The owner of Rugby Fitted Kitchens Trevor Scott questions fellow designer Rob Mascari’s claim that retailers should charge for their services rather than their products

One short month after taking a gentle pop at Rob Mascari in my ‘Look to the Future’ piece for the kbbreview show special, I find I’m doing so again. Sorry, Rob, nothing personal.

Having had the luxury of reading Rob’s ‘Sell your services, not your products’ piece, along with the responses from the likes of Jim Geddes and Darren Taylor, I find it that much easier to respond, as many of my views on this subject are shared by these gentlemen.

The question I’ve asked myself is – am I a businessman, a salesman or a kitchen designer? Well, the answer, of course, is all three and more besides. And what name do I give to this skill set? Kitchen specialist.

I am a kitchen specialist. Once upon a time, I was a one-man band. But today, I’ve built up a multi-outlet business and employ a team of highly-skilled individuals who all bring something different, but equally important, to the table.

Some of the designers do just that – design. They support the sales designers, who also interact with the client and take the order. The designers shadow these more experienced staff and learn from them as they aspire to become fully-fledged sales designers themselves.

Rob would suggest that these designers should be billing clients for their time spent on each project and that this should happen from the very start of the process.

I can hear the conversation now: “Hello, are you looking for a new kitchen? You are, fantastic. Now if you could just swipe your credit card here and we’ll begin. Hold on, where are you going…?” Cue sound of showroom door slamming.

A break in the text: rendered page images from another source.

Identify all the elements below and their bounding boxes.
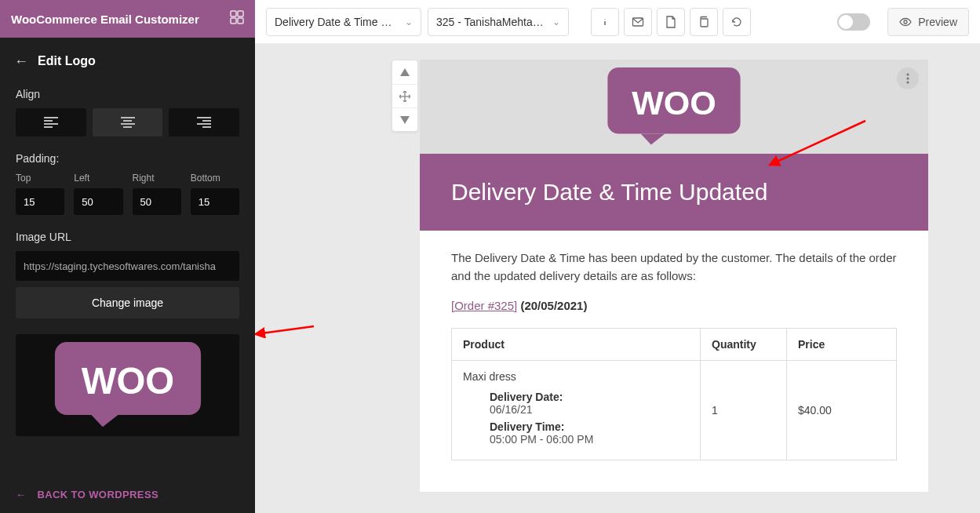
email-heading: Delivery Date & Time Updated [420,154,928,231]
eye-icon [899,16,912,28]
svg-marker-13 [400,68,410,76]
padding-bottom-input[interactable] [191,188,239,215]
kebab-icon [906,73,909,84]
svg-rect-11 [701,19,708,27]
padding-label: Padding: [16,152,239,165]
copy-button[interactable] [690,8,718,36]
padding-section: Padding: Top Left Right Bottom [0,141,255,220]
preview-button[interactable]: Preview [887,8,969,36]
align-left-button[interactable] [16,108,86,136]
move-up-button[interactable] [392,60,417,84]
order-link[interactable]: [Order #325] [451,299,517,312]
dark-mode-toggle[interactable] [837,13,870,31]
breadcrumb: ← Edit Logo [0,38,255,77]
svg-point-21 [906,77,909,79]
product-name: Maxi dress [463,370,689,383]
move-handle[interactable] [392,84,417,107]
canvas-controls [392,60,418,132]
mail-button[interactable] [624,8,652,36]
align-left-icon [44,117,58,128]
footer-label: BACK TO WORDPRESS [37,489,158,500]
padding-bottom-label: Bottom [191,173,239,184]
svg-marker-16 [400,116,410,124]
reset-button[interactable] [723,8,751,36]
align-center-icon [121,117,135,128]
imageurl-section: Image URL Change image [0,220,255,323]
chevron-down-icon: ⌄ [552,16,560,27]
order-date: (20/05/2021) [520,299,587,312]
padding-right-label: Right [133,173,181,184]
app-title: WooCommerce Email Customizer [11,13,199,26]
email-body: The Delivery Date & Time has been update… [420,231,928,492]
back-arrow-icon: ← [16,489,26,500]
padding-right-input[interactable] [133,188,181,215]
imageurl-label: Image URL [16,231,239,243]
align-right-button[interactable] [169,108,239,136]
cell-quantity: 1 [701,360,787,460]
toolbar-icon-group [591,8,751,36]
table-row: Maxi dress Delivery Date: 06/16/21 Deliv… [452,360,897,460]
annotation-arrow-icon [255,322,318,338]
svg-point-22 [906,81,909,83]
padding-left-input[interactable] [74,188,122,215]
align-label: Align [16,88,239,100]
svg-text:WOO: WOO [81,360,173,402]
breadcrumb-label: Edit Logo [38,54,96,68]
email-template-dropdown[interactable]: Delivery Date & Time Up...⌄ [266,8,421,36]
svg-text:WOO: WOO [632,84,716,122]
grid-icon[interactable] [230,10,244,27]
back-arrow-icon[interactable]: ← [14,53,28,70]
email-paragraph: The Delivery Date & Time has been update… [451,249,897,285]
order-dropdown[interactable]: 325 - TanishaMehta (ta...⌄ [428,8,569,36]
chevron-down-icon: ⌄ [405,16,413,27]
topbar: Delivery Date & Time Up...⌄ 325 - Tanish… [255,0,980,44]
delivery-date-label: Delivery Date: [490,391,689,403]
th-price: Price [787,328,897,360]
delivery-time-label: Delivery Time: [490,420,689,433]
woo-logo-icon: WOO [42,342,214,428]
block-options-button[interactable] [897,67,919,89]
delivery-time: 05:00 PM - 06:00 PM [490,433,689,446]
align-right-icon [197,117,211,128]
svg-point-12 [904,20,907,24]
svg-line-26 [261,326,314,333]
svg-marker-18 [641,134,665,145]
move-down-button[interactable] [392,107,417,131]
align-section: Align [0,77,255,141]
logo-preview: WOO [16,334,239,436]
padding-top-label: Top [16,173,64,184]
back-to-wordpress[interactable]: ← BACK TO WORDPRESS [0,476,255,513]
svg-rect-2 [231,18,236,24]
sidebar-header: WooCommerce Email Customizer [0,0,255,38]
delivery-date: 06/16/21 [490,403,689,416]
align-row [16,108,239,136]
canvas: WOO Delivery Date & Time Updated The Del… [255,44,980,513]
padding-top-input[interactable] [16,188,64,215]
main: Delivery Date & Time Up...⌄ 325 - Tanish… [255,0,980,513]
svg-rect-0 [231,11,236,16]
th-product: Product [452,328,701,360]
svg-rect-1 [238,11,243,16]
imageurl-input[interactable] [16,251,239,281]
email-logo-bar[interactable]: WOO [420,60,928,154]
svg-marker-5 [91,415,118,427]
svg-rect-3 [238,18,243,24]
page-button[interactable] [657,8,685,36]
email-preview: WOO Delivery Date & Time Updated The Del… [420,60,928,492]
align-center-button[interactable] [93,108,163,136]
svg-point-20 [906,73,909,75]
cell-price: $40.00 [787,360,897,460]
info-button[interactable] [591,8,619,36]
sidebar: WooCommerce Email Customizer ← Edit Logo… [0,0,255,513]
padding-left-label: Left [74,173,122,184]
change-image-button[interactable]: Change image [16,287,239,318]
woo-logo-icon: WOO [607,67,741,146]
th-quantity: Quantity [701,328,787,360]
order-table: Product Quantity Price Maxi dress Delive… [451,328,897,460]
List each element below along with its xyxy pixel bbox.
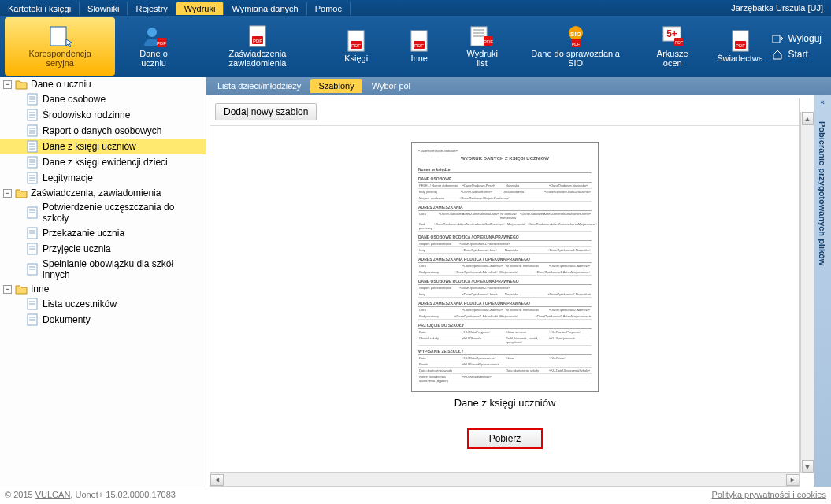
- sio-icon: SIOPDF: [563, 25, 588, 47]
- svg-text:PDF: PDF: [157, 41, 166, 46]
- ribbon-korespondencja[interactable]: Korespondencja seryjna: [5, 17, 115, 76]
- ribbon-wydruki-list[interactable]: PDF Wydruki list: [451, 16, 514, 77]
- sidebar-group-inne[interactable]: − Inne: [0, 282, 206, 296]
- ribbon-swiadectwa[interactable]: PDF Świadectwa: [708, 16, 773, 77]
- menu-tab-wydruki[interactable]: Wydruki: [176, 2, 224, 15]
- collapse-icon[interactable]: −: [3, 189, 12, 198]
- sidebar-item-przyjecie[interactable]: Przyjęcie ucznia: [0, 241, 206, 257]
- svg-text:PDF: PDF: [572, 42, 580, 46]
- scroll-right-icon[interactable]: ►: [786, 474, 799, 486]
- doc-icon: [27, 313, 38, 326]
- sidebar-item-przekazanie[interactable]: Przekazanie ucznia: [0, 225, 206, 241]
- folder-icon: [15, 187, 28, 198]
- sidebar-item-dane-osobowe[interactable]: Dane osobowe: [0, 91, 206, 107]
- ribbon-inne[interactable]: PDF Inne: [388, 16, 451, 77]
- footer-copyright: © 2015: [5, 490, 35, 499]
- folder-icon: [15, 79, 28, 90]
- start-link[interactable]: Start: [772, 49, 822, 60]
- start-label: Start: [788, 49, 807, 60]
- ribbon-label: Księgi: [344, 54, 368, 63]
- footer-vendor-link[interactable]: VULCAN: [35, 490, 71, 499]
- download-button[interactable]: Pobierz: [467, 428, 543, 449]
- scroll-up-icon[interactable]: ▲: [802, 112, 814, 125]
- preview-section: DANE OSOBOWE RODZICA / OPIEKUNA PRAWNEGO: [418, 235, 592, 241]
- doc-icon: [27, 140, 38, 153]
- sidebar-item-spelnianie[interactable]: Spełnianie obowiązku dla szkół innych: [0, 257, 206, 282]
- svg-text:PDF: PDF: [484, 39, 493, 44]
- menu-tab-slowniki[interactable]: Słowniki: [80, 2, 128, 15]
- sidebar-item-legitymacje[interactable]: Legitymacje: [0, 170, 206, 186]
- preview-section: DANE OSOBOWE RODZICA / OPIEKUNA PRAWNEGO: [418, 279, 592, 285]
- top-menu: Kartoteki i księgi Słowniki Rejestry Wyd…: [0, 0, 831, 16]
- ribbon-right: Wyloguj Start: [772, 16, 828, 77]
- side-panel-collapsed[interactable]: « Pobieranie przygotowanych plików: [814, 94, 831, 487]
- vertical-scrollbar[interactable]: ▲ ▼: [800, 112, 814, 473]
- ribbon-label: Arkusze ocen: [647, 49, 699, 68]
- sidebar-item-label: Spełnianie obowiązku dla szkół innych: [43, 258, 202, 280]
- sidebar-item-potwierdzenie[interactable]: Potwierdzenie uczęszczania do szkoły: [0, 200, 206, 225]
- svg-text:PDF: PDF: [253, 39, 262, 43]
- sidebar-item-raport[interactable]: Raport o danych osobowych: [0, 123, 206, 139]
- scroll-left-icon[interactable]: ◄: [210, 474, 224, 486]
- add-template-button[interactable]: Dodaj nowy szablon: [215, 103, 317, 120]
- menu-tab-pomoc[interactable]: Pomoc: [307, 2, 351, 15]
- ribbon-dane-o-uczniu[interactable]: PDF Dane o uczniu: [117, 16, 190, 77]
- tab-lista[interactable]: Lista dzieci/młodzieży: [210, 79, 309, 93]
- content: Dodaj nowy szablon «TableStart:DaneOsobo…: [210, 98, 800, 487]
- doc-cursor-icon: [47, 25, 72, 47]
- preview-caption: Dane z księgi uczniów: [454, 392, 556, 428]
- ribbon-arkusze[interactable]: 5+PDF Arkusze ocen: [637, 16, 708, 77]
- svg-rect-0: [50, 27, 66, 46]
- preview-section: ADRES ZAMIESZKANIA RODZICA / OPIEKUNA PR…: [418, 257, 592, 263]
- sidebar-item-label: Potwierdzenie uczęszczania do szkoły: [43, 202, 202, 224]
- ribbon-label: Dane do sprawozdania SIO: [523, 49, 628, 68]
- document-preview[interactable]: «TableStart:DaneOsobowe» WYDRUK DANYCH Z…: [411, 142, 599, 392]
- preview-title: WYDRUK DANYCH Z KSIĘGI UCZNIÓW: [418, 156, 592, 161]
- ribbon-zaswiadczenia[interactable]: PDF Zaświadczenia zawiadomienia: [191, 16, 325, 77]
- footer-left: © 2015 VULCAN, Uonet+ 15.02.0000.17083: [5, 490, 176, 499]
- ribbon: Korespondencja seryjna PDF Dane o uczniu…: [0, 16, 831, 77]
- sidebar-item-ewidencja[interactable]: Dane z księgi ewidencji dzieci: [0, 154, 206, 170]
- menu-tab-wymiana[interactable]: Wymiana danych: [224, 2, 306, 15]
- sidebar-item-dokumenty[interactable]: Dokumenty: [0, 312, 206, 328]
- collapse-icon[interactable]: −: [3, 80, 12, 89]
- sidebar-group-zaswiadczenia[interactable]: − Zaświadczenia, zawiadomienia: [0, 186, 206, 200]
- body: − Dane o uczniu Dane osobowe Środowisko …: [0, 77, 831, 487]
- pdf-icon: PDF: [728, 30, 753, 52]
- doc-icon: [27, 227, 38, 239]
- sidebar-item-lista-uczestnikow[interactable]: Lista uczestników: [0, 296, 206, 312]
- sidebar-item-label: Legitymacje: [43, 172, 93, 183]
- content-toolbar: Dodaj nowy szablon: [210, 98, 799, 126]
- horizontal-scrollbar[interactable]: ◄ ►: [210, 472, 799, 486]
- menu-tab-rejestry[interactable]: Rejestry: [128, 2, 176, 15]
- logout-link[interactable]: Wyloguj: [772, 33, 822, 44]
- pdf-icon: PDF: [343, 30, 369, 52]
- tab-szablony[interactable]: Szablony: [310, 79, 362, 93]
- menu-tab-kartoteki[interactable]: Kartoteki i księgi: [0, 2, 80, 15]
- scroll-down-icon[interactable]: ▼: [802, 460, 814, 473]
- ribbon-label: Dane o uczniu: [126, 49, 180, 68]
- preview-section: ADRES ZAMIESZKANIA RODZICA / OPIEKUNA PR…: [418, 301, 592, 307]
- ribbon-ksiegi[interactable]: PDF Księgi: [325, 16, 388, 77]
- current-user: Jarzębatka Urszula [UJ]: [731, 3, 831, 13]
- sidebar-item-srodowisko[interactable]: Środowisko rodzinne: [0, 107, 206, 123]
- sidebar-group-dane[interactable]: − Dane o uczniu: [0, 77, 206, 91]
- ribbon-sio[interactable]: SIOPDF Dane do sprawozdania SIO: [514, 16, 637, 77]
- svg-text:PDF: PDF: [736, 43, 745, 48]
- sidebar-item-label: Przyjęcie ucznia: [43, 243, 111, 254]
- sidebar-item-ksiega-uczniow[interactable]: Dane z księgi uczniów: [0, 139, 206, 154]
- five-plus-icon: 5+PDF: [660, 25, 685, 47]
- logout-icon: [772, 33, 783, 44]
- preview-section: ADRES ZAMIESZKANIA: [418, 205, 592, 211]
- chevron-left-icon[interactable]: «: [815, 98, 829, 112]
- collapse-icon[interactable]: −: [3, 285, 12, 294]
- footer-version: , Uonet+ 15.02.0000.17083: [70, 490, 176, 499]
- pdf-icon: PDF: [245, 25, 270, 47]
- tab-wybor-pol[interactable]: Wybór pól: [364, 79, 418, 93]
- sidebar-item-label: Lista uczestników: [43, 298, 117, 309]
- sidebar-group-label: Dane o uczniu: [31, 79, 91, 90]
- svg-point-1: [147, 28, 157, 37]
- footer-privacy-link[interactable]: Polityka prywatności i cookies: [711, 490, 826, 499]
- user-pdf-icon: PDF: [141, 25, 166, 47]
- svg-text:PDF: PDF: [675, 40, 683, 45]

Rob’s somewhat Utopian dream is just that – a dream. In the real world, kitchen specialists have to sell their services as well as the products they supply. If the consumer doesn’t like the sales message, then they simply vote with their feet and make their purchase from a competitor.

It is the keen edge of competition that keeps us sharp and stops us from becoming complacent. Never stop looking for ways to improve your business model and ensure that it is the competitor’s door you hear slamming shut behind a lost sale and not yours.

So how do we put a price on design, and all the other costs and thus ensure our business is profitable? Well Rob, it’s called margin.

We don’t need to reinvent the wheel here. Decide what part of the market you are comfortable operating in and what kind of price point that market is happy to pay. Source appropriate products that you can make a margin on, chuck in a percentage for overheads, do the maths and hey presto – that’s your selling price.

That margin will allow for the loss of some jobs. After all, in the real world, we all know you can’t expect to win every job. The clever bit is securing more jobs than you lose.

As a kitchen specialist, I see no shame in making profit on the goods we sell – that is our purpose in life. The designers don’t think they are more important than any other member of the team. They’re not looking down on us mere mortals in the rest of the business from some imaginary ivory tower, because they are a part of the team.

Julie Carlson, one of the founders of the design website Remodelista, has been quoted as saying “the average kitchen remodel requires 2,500 decisions.” As kitchen specialists, it is our job to help guide our clients smoothly through this hefty decision-making process, so that in the end – and not the beginning – they are more than happy to pay us for the privilege of supplying and installing their new kitchen.